The Hollywood musical is recognized as a distinguished part of our movie history, playing an integral role in the evolution of movies during the 1920s through 1950s. Today, despite this fact, most people are unaware of how they originally got their start. The development of moving pictures with sound during the 1920s paved the way for the era of Hollywood musicals. Prior to the development of the musical, as we are familiar with, there were some vaudeville fillers produced in the early 20th century that included music. While accepted by the audience, they were never as popular as the full production Hollywood musicals that America came to love.
During the mid 1920s, Warner Brothers studio began experimenting with something new known as Vitaphone.

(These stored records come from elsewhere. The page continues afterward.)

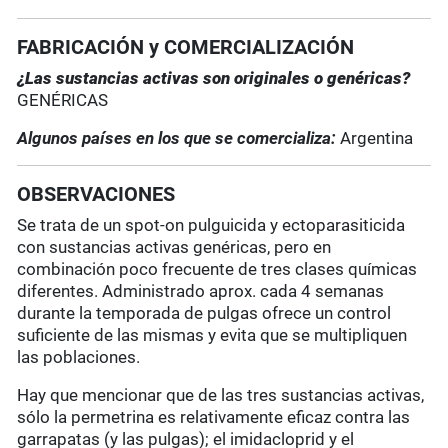
FABRICACIÓN y COMERCIALIZACIÓN
¿Las sustancias activas son originales o genéricas?
GENÉRICAS
Algunos países en los que se comercializa:
Argentina
OBSERVACIONES
Se trata de un spot-on pulguicida y ectoparasiticida
con sustancias activas genéricas, pero en
combinación poco frecuente de tres clases químicas
diferentes. Administrado aprox. cada 4 semanas
durante la temporada de pulgas ofrece un control
suficiente de las mismas y evita que se multipliquen
las poblaciones.
Hay que mencionar que de las tres sustancias activas,
sólo la permetrina es relativamente eficaz contra las
garrapatas (y las pulgas); el imidacloprid y el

The Vitaphone provided a method of coordinating a musical soundtrack with film, thereby effectively creating a sound picture. This method, however, overlooked much of the huge potential regarding the adding of sound to motion pictures. At this time in movie history, Warner Brothers felt it was not necessary to hear the individuals talk, and merely wanted the sound to provide some musical background noise to film. It wasn’t until 1927 that Warner Brothers first introduced to the big screen singing along with sound in their release of The Jazz Singer; a remake of the Broadway musical of the same name.
The late 1920s brought difficult financial times to the country. It was during this time that Hollywood came to the publics rescue with the wonderfully entertaining diversion of the Hollywood musical. Hollywood movie studios began to release numerous musicals which offered the movie going public a chance to temporarily escape from the financial issues at hand. Some of the most popular and highly regarded musicals to come out during the 1930s included 42nd St, Bright Lights, and Gold Diggers. The 1939 musical, The Wizard of Oz is one of these classic musicals that still continues to entertain audiences today.
It was during the 1940s that the Hollywood musical really came of age and their popularity continued right through the 1950s. One of the more popular 1940s musicals was Yankee Doodle Dandy, a film that introduced movie lovers to a young James Cagney who gave a performance that earned him an Oscar. This movie continues to be one of the most famous musicals ever produced. Another popular title that has become a holiday tradition is The Bells of St. Mary’s.
The original Hollywood musical is a page out of movie history that can never be duplicated. The memories, however, are forever captured on film and continue to be enjoyed by audiences around the world.